[Start of Attachment]
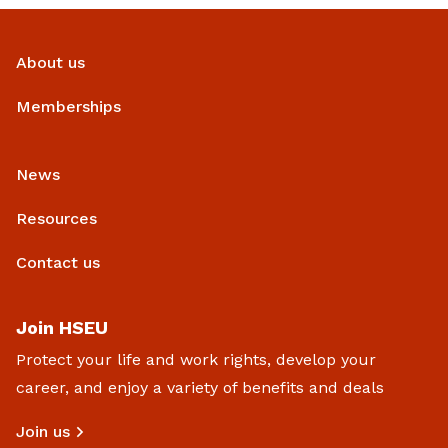
About us
Memberships
News
Resources
Contact us
Join HSEU
Protect your life and work rights, develop your
career, and enjoy a variety of benefits and deals
Join us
[End of Attachment]
Prompt.
Exclude the images and output the lines above exactly.

Problem solution.
About us
Memberships
News
Resources
Contact us
Join HSEU
Protect your life and work rights, develop your
career, and enjoy a variety of benefits and deals
Join us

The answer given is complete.